### EXERCISE PROMPT:
Copy each line of the entries that contains the word "Health".

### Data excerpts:

══════════

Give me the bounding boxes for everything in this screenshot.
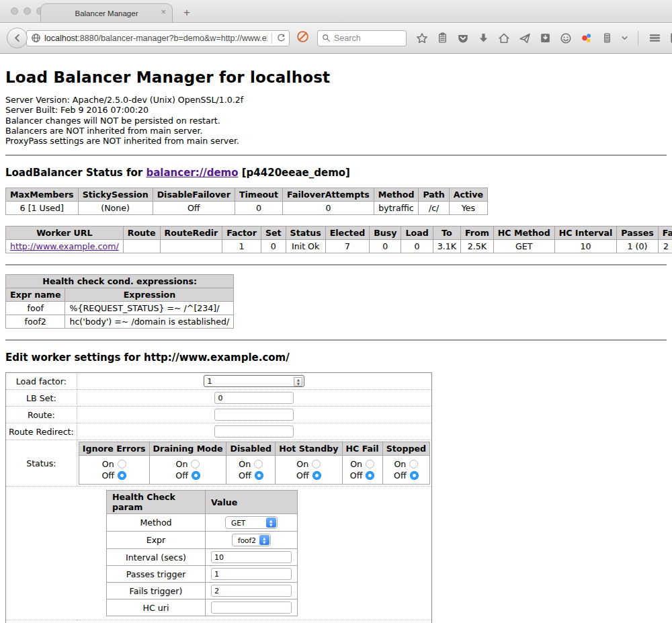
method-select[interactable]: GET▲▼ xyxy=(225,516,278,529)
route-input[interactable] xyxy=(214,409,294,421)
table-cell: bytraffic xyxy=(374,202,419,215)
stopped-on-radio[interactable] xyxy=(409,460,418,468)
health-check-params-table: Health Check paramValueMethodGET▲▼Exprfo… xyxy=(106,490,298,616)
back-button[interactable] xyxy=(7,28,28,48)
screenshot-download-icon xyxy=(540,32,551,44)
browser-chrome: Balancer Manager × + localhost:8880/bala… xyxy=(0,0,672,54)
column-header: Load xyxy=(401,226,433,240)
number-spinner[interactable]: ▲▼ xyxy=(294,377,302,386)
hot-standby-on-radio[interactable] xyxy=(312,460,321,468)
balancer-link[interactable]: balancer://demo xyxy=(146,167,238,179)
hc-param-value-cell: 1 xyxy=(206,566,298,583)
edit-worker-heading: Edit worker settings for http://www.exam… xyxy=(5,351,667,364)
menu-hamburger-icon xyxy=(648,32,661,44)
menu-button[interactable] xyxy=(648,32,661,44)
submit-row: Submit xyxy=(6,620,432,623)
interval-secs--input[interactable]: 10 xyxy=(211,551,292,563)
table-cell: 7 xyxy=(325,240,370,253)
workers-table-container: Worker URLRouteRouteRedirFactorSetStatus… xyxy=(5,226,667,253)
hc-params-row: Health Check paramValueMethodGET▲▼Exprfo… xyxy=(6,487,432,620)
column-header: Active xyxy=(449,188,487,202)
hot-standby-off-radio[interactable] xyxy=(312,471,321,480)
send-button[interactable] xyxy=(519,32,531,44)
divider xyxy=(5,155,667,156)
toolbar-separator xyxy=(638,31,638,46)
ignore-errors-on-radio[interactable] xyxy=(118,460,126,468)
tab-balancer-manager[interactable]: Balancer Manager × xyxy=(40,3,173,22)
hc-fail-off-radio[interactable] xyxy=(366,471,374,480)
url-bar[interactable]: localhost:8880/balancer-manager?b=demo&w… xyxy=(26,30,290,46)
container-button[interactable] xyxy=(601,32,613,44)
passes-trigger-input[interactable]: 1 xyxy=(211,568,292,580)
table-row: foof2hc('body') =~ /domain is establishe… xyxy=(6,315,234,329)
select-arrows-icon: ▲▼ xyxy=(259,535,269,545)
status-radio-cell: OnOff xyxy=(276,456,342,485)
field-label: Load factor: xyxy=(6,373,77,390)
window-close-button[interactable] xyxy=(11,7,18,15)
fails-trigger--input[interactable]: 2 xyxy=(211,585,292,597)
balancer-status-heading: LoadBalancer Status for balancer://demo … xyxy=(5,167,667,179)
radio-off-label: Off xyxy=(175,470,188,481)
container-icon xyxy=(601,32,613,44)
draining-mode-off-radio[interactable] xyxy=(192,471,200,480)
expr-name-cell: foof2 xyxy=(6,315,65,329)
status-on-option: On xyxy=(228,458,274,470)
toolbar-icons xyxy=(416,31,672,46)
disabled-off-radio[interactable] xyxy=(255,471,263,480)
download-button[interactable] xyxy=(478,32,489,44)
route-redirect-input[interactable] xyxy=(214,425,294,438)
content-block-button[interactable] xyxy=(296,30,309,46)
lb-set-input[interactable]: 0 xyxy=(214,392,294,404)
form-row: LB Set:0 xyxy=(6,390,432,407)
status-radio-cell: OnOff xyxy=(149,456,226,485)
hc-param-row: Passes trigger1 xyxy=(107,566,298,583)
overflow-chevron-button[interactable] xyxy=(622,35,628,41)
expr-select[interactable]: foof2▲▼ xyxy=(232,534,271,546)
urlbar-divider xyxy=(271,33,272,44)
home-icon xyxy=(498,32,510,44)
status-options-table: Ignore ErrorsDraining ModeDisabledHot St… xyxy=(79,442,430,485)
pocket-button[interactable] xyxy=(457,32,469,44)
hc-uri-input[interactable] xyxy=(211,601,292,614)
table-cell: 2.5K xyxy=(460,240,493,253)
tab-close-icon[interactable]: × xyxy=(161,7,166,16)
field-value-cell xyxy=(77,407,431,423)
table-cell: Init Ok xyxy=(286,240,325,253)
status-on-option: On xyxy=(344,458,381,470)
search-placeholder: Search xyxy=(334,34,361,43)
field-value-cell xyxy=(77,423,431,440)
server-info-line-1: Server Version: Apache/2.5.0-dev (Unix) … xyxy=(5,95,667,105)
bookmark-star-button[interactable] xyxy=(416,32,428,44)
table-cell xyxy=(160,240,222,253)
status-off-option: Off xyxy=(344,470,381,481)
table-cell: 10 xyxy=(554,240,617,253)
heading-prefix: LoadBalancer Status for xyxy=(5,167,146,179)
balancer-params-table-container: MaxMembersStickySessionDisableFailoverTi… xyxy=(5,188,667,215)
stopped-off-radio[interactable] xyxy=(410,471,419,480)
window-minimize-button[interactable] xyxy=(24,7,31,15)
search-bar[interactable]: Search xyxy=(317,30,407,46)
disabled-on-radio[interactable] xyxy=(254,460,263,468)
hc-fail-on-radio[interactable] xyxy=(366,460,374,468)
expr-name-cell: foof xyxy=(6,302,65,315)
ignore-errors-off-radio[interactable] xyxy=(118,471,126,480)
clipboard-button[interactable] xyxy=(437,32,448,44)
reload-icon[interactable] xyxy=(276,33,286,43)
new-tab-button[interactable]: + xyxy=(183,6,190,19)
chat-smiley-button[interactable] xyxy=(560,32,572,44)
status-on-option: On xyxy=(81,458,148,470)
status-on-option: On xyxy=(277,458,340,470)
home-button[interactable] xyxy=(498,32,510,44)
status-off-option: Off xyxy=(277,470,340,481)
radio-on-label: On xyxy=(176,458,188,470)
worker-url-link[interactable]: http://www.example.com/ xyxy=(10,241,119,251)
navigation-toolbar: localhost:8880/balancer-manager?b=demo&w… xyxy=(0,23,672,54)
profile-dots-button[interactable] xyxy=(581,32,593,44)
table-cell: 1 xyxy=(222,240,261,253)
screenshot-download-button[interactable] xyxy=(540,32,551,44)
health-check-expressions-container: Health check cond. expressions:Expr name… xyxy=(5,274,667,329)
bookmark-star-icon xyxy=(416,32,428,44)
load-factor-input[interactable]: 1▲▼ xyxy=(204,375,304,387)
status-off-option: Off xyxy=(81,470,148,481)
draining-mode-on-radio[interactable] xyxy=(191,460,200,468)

══════════

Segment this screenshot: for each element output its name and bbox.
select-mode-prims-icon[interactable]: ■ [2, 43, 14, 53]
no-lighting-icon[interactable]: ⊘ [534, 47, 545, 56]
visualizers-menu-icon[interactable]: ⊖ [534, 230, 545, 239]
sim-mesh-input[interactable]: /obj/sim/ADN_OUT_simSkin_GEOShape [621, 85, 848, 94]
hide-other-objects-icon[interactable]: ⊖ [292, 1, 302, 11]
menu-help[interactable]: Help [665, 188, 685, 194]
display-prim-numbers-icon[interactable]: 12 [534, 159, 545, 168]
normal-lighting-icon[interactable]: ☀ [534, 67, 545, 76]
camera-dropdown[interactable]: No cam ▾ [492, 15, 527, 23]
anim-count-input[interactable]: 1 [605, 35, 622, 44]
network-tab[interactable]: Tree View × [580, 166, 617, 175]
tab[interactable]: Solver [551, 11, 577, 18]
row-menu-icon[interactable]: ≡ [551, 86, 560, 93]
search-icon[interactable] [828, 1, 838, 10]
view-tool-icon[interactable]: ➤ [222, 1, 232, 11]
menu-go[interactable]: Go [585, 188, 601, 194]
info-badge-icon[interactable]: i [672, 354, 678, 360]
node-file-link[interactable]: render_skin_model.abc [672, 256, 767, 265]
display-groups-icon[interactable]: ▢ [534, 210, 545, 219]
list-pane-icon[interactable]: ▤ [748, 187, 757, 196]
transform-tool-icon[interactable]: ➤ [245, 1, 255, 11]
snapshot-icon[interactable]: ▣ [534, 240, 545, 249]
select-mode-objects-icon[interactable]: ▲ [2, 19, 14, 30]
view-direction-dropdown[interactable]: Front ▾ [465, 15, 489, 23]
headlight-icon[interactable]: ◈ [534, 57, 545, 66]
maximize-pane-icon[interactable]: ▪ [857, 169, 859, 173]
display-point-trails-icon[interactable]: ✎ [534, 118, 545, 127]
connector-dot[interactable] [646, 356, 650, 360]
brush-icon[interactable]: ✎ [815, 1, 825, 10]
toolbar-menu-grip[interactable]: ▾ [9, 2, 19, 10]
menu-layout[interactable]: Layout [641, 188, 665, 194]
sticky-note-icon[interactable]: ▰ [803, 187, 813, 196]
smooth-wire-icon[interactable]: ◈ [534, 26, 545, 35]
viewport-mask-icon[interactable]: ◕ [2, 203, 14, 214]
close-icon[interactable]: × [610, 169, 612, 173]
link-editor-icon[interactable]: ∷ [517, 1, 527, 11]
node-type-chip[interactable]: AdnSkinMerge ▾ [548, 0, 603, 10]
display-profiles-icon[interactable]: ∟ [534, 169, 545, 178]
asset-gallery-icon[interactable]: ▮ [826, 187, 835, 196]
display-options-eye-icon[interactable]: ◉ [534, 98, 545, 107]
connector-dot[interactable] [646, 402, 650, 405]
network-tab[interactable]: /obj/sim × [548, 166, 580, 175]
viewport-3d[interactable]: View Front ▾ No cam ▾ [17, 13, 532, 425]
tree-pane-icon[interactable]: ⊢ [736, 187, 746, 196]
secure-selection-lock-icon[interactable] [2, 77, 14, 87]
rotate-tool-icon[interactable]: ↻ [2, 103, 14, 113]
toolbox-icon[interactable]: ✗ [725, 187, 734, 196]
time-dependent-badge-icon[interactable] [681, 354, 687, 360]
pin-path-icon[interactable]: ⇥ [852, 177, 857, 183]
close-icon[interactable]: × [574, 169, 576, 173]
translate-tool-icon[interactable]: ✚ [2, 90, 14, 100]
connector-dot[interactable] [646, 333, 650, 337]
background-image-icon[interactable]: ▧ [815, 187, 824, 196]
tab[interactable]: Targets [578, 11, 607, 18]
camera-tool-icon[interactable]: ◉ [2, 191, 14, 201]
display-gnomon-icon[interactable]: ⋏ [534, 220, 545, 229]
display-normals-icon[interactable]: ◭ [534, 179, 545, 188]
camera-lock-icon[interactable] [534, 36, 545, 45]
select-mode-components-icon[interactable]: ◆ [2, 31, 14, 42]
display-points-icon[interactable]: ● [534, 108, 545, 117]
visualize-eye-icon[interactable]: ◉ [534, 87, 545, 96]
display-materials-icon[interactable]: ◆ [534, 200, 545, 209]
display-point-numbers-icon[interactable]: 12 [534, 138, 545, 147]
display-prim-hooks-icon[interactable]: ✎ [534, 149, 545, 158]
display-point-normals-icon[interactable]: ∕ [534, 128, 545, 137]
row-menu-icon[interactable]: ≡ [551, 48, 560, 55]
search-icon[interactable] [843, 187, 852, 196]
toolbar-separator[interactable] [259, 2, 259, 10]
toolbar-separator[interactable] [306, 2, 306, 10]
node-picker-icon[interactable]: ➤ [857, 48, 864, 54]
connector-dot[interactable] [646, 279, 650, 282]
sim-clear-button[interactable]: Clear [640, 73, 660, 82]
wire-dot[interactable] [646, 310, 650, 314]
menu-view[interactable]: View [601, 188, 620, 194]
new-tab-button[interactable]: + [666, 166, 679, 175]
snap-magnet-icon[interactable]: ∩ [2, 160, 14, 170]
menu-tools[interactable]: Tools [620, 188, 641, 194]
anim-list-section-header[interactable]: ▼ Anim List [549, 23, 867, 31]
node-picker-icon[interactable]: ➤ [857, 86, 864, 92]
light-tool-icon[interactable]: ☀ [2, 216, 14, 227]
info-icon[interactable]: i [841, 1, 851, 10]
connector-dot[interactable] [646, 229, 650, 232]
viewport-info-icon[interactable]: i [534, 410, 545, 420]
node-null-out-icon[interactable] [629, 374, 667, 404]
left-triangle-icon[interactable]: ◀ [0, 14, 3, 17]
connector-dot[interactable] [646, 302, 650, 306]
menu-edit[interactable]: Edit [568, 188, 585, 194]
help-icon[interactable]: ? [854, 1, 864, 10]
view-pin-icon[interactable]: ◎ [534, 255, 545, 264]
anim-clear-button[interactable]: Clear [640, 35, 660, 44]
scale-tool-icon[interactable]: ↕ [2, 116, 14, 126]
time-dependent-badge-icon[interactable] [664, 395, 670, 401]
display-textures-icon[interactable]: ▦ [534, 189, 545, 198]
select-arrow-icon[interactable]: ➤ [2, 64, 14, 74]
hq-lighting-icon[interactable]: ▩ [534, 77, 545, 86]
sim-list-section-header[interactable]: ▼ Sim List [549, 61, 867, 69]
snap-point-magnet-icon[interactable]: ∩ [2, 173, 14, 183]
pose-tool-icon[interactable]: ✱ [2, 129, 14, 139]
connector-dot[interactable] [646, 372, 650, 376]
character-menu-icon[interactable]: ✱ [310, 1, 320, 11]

══════════

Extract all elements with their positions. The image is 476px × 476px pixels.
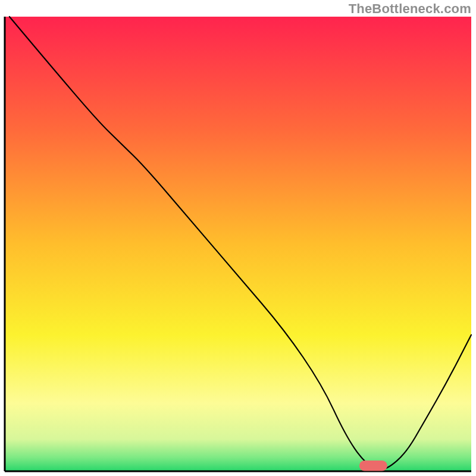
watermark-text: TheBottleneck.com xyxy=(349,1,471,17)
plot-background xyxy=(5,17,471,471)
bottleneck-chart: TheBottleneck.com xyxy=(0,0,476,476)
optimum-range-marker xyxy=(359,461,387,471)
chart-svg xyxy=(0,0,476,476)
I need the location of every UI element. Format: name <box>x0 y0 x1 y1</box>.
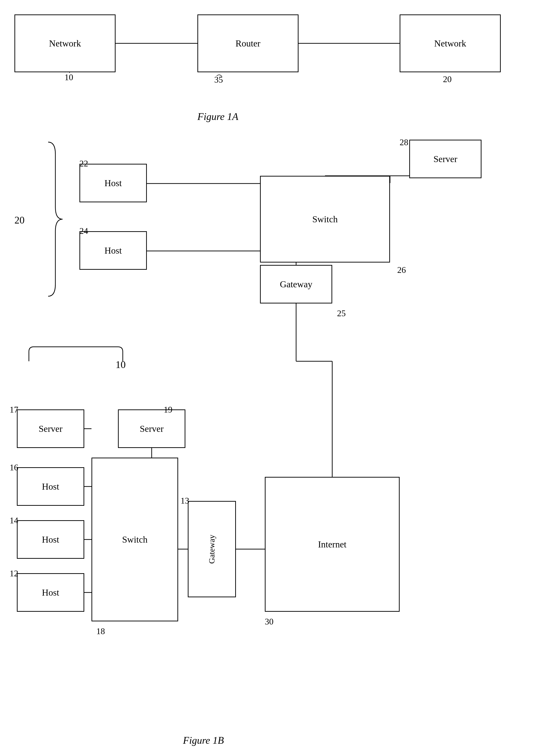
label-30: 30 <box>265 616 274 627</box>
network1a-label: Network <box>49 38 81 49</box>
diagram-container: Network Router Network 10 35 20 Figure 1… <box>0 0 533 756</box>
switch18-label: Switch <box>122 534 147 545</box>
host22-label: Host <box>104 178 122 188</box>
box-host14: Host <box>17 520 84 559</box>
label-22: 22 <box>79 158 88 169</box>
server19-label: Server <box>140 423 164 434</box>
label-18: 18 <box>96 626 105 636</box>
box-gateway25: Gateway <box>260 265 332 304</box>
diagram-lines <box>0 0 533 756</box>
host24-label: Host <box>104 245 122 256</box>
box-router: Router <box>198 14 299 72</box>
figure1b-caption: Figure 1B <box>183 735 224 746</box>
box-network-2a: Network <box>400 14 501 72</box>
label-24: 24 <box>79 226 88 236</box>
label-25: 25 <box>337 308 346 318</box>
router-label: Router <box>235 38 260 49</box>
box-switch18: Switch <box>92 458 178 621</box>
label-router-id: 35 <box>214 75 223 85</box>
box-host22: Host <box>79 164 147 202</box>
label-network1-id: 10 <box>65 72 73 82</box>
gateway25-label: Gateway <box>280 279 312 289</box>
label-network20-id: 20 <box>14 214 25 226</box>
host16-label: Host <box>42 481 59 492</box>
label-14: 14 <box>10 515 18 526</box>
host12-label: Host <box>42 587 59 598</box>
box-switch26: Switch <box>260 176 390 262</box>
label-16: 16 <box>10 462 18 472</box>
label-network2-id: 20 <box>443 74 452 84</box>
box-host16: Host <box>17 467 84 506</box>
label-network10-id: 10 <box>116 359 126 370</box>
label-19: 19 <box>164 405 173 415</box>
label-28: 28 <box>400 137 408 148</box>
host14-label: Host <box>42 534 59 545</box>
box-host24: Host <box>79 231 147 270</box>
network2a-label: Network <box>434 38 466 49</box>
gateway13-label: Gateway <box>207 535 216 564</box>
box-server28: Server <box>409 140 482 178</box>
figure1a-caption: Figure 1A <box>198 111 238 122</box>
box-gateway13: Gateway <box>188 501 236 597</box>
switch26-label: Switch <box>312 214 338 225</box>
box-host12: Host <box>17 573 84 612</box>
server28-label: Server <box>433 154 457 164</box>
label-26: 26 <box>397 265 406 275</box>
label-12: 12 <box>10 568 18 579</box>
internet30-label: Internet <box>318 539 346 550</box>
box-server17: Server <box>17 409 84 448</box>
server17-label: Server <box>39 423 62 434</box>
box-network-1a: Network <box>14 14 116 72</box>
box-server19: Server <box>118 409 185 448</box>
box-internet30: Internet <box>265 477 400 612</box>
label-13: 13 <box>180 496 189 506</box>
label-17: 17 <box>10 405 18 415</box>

══════════

### TASK SOLUTION:
health-check-params-table: Health Check paramValueMethodGET▲▼Exprfo… xyxy=(106,490,298,616)
hc-params-row: Health Check paramValueMethodGET▲▼Exprfo… xyxy=(6,487,432,620)
health-check-expressions-container: Health check cond. expressions:Expr name… xyxy=(5,274,667,329)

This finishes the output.